Paul – who made a big impact at the London Proms a few years ago, playing all the Beethoven piano concertos – grew up in Huyton, and his first keyboard was a toy organ his parents got him for Christmas.

“At my school there was no piano teacher, and I started with the cello. But I was really terrible at that,” he says. “But at 14 I was accepted for Chetham’s Music School in Manchester. I’d come from the local comprehensive, and now I was mixing with like-minded people. My memories are all of enjoying my time there.”

He went to the Guildhall School in London, and in his third year took part in a masterclass with the pianist, Alfred Brendel. It led to individual teaching from the great interpreter – “I used to go to see him five or six times a year, and it was wonderful and very inspiring.

“He’s not interested in sorting out your technical problems, or even in what makes you tick as a player – he’s there to offer you his views on the music. You have to take what you can and translate it into your own terms.

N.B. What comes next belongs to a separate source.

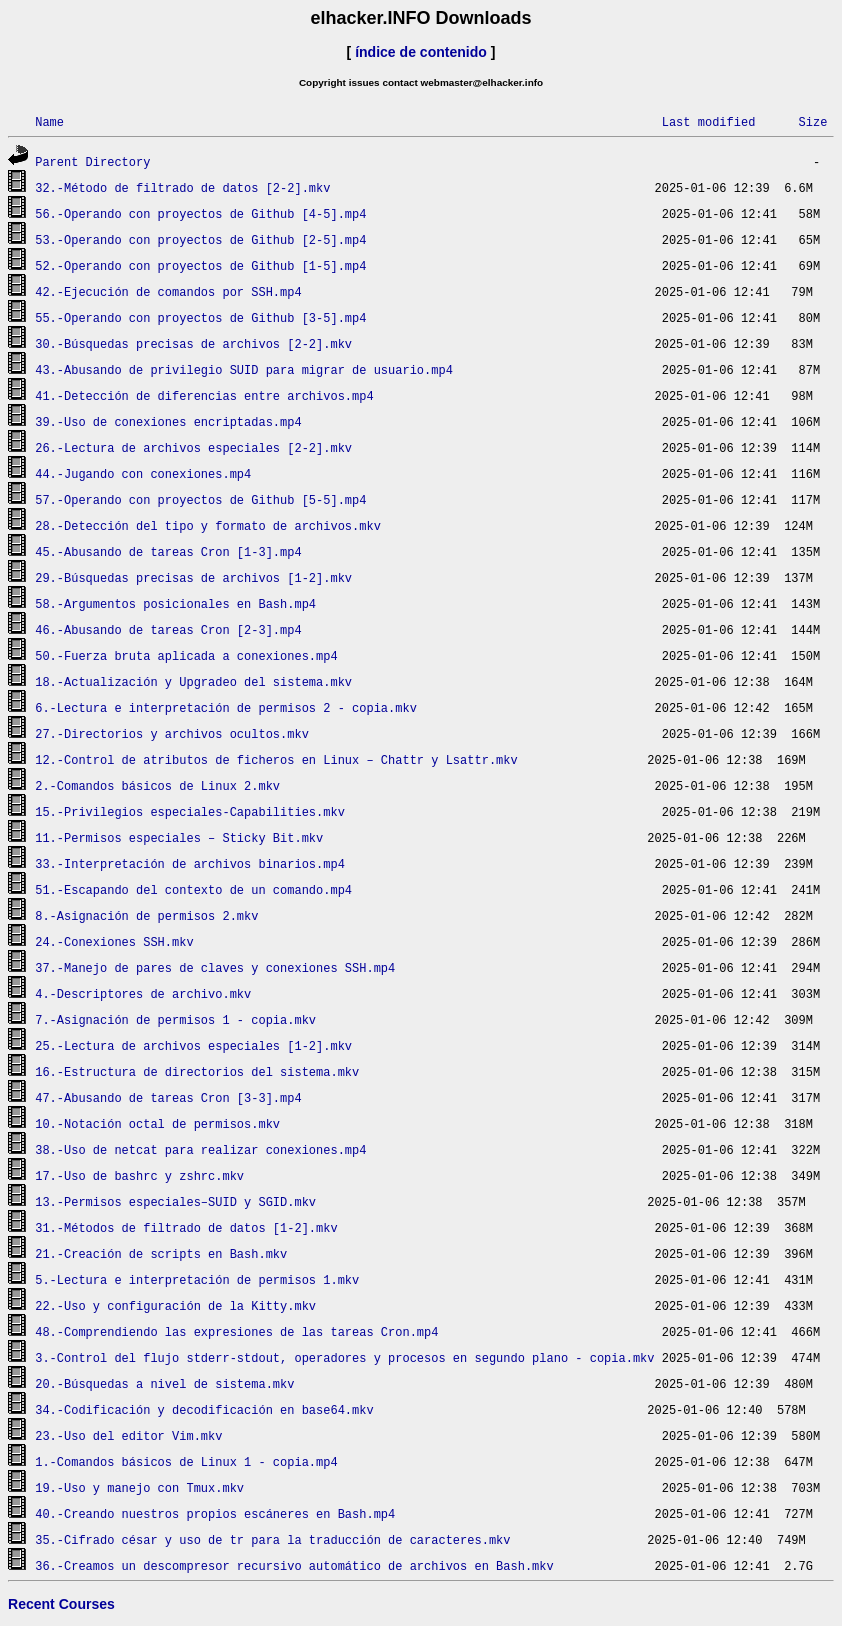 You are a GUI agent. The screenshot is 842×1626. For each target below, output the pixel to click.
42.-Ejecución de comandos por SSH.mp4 (168, 291)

“After talking to him about a piece, I couldn’t even play it afterwards! There was so much to think about.”

Paul lives in Hertfordshire now, with his wife Bjorg Lewis (a cellist) and their three children. He was appointed joint artistic director of the Leeds International Piano Competition a little more than a year ago, and made a CBE in the Birthday Honours last year. The boy done good.